(Beginning of Data records)

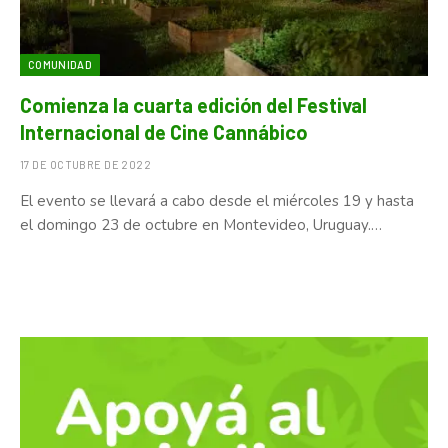
COMUNIDAD
Comienza la cuarta edición del Festival
Internacional de Cine Cannábico
17 DE OCTUBRE DE 2022
El evento se llevará a cabo desde el miércoles 19 y hasta
el domingo 23 de octubre en Montevideo, Uruguay.…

(End of Data records)

:: Work to complete ::
Without the images, output all the entries exactly as they stand.

:: Solved problem ::
COMUNIDAD
Comienza la cuarta edición del Festival
Internacional de Cine Cannábico
17 DE OCTUBRE DE 2022
El evento se llevará a cabo desde el miércoles 19 y hasta
el domingo 23 de octubre en Montevideo, Uruguay.…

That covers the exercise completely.